Precursor sequence of Schgr-AT. The sequence of AT is highlighted in green. The predicted signal peptide sequence is shown in orange and the recognition sites for proteolytic processing of the proneuropeptide are shown in blue. The G-residue predicted to be transformed into the C-terminal amide is shown in yellow.

Figure 3

Neighbor-joining tree of insect ATR-like receptors in dendrogram display with representative branch length. Phylogenetic and molecular evolutionary analyses were conducted by using MEGA version 6. The FMRFamide-receptor of D. melanogaster (GenBank acc. no. AAF47700) was used as an outgroup to root the tree. Proteins marked with an asterisk were functionally characterized. Bootstrap-support values are based on 1000 replicates and are indicated on the nodes. The other GenBank accession numbers are: S. gregaria ATR (JN543509), M. sexta ATR (ADX66344), T. castaneum ATR (XP_973738), B. terrestris ATR (XP_003402490), A. mellifera ATR (XP_001120335), M. rotundata ATR (XP_003708421), N. vitripennis ATR (XP_008217710), R. prolixus ATR (AHE41431), A. aegypti ATR (AEN03789), B. mori neuropeptide A5 and A16 receptor (NP_001127740 and NP_001127714), and D. plexippus ATR (EHJ74388).

Figure 4

Dose-response curve for bioluminescence responses induced in (A) CHO-WTA11-Schgr-ATR cells, (B) CHO-PAM28-Schgr-ATR cells, (C) HEK293- Schgr -ATR cells. In all cell lines, the bioluminescence was measured in two independent transfections in triplicate and data are given in percentage (±S.D.) of the maximal response. The zero response level corresponds to treatment with BSA buffer only.

Figure 5

Graphic representation of the transcript levels of the precursor of Schgr-AT and the Schgr-ATR measured in sexually mature S. gregaria in two experiments. The data represent mean values ± S.E.M. of three independent tissue samples run in duplicate, normalized relative to Actin and GAPDH transcript levels. Abbreviations used: Br, brain; OL, optic lobes; CC, corpora cardiaca; CA, corpora allata; PG, prothoracic gland; SOG, suboesophageal ganglion; SG, salivary gland; TG1, prothoracic ganglion; TG2, mesothoracic ganglion; TG3, metathoracic ganglion; Gon, gonads; FB, fat body; Muscle, flight muscle; FG, foregut; MT, Malpighian tubules; MG, midgut; HG, hindgut; AG, male accessory glands, AbG, abdominal ganglia.
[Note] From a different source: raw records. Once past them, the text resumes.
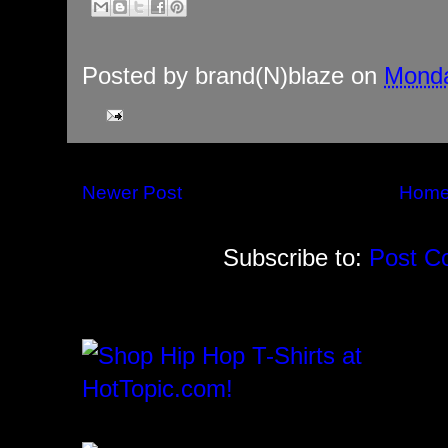
Posted by
brand(N)blaze
on
Monda
Newer Post
Hom
Subscribe to:
Post C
The first three abdominal ganglia (1–3) are fused to the metathoracic ganglion (TG3). On the left the results of the first qRT-PCR study are depicted. The data of the gregarious and solitarious animals are represented together. On the right the results of the second qRT-PCR study are depicted.

Figure 6

Myotropic activity of Schgr-AT on the midgut of Schistocerca gregaria. Arrows indicate the administration of Schgr-AT. (A) and (B) represent two independent measurements on the same midgut.

Figure 7

The effect of Schgr-AT on the rate of JH biosynthesis in the CA as measured in an in vitro radio-chemical assay (RCA). The bars represent averages ± S.E.M. of 8 control and 9 Schgr-AT treated, individual CA dissected from vitellogenic adult females. Significant differences (p < 0.05) are indicated by an asterisk (^*).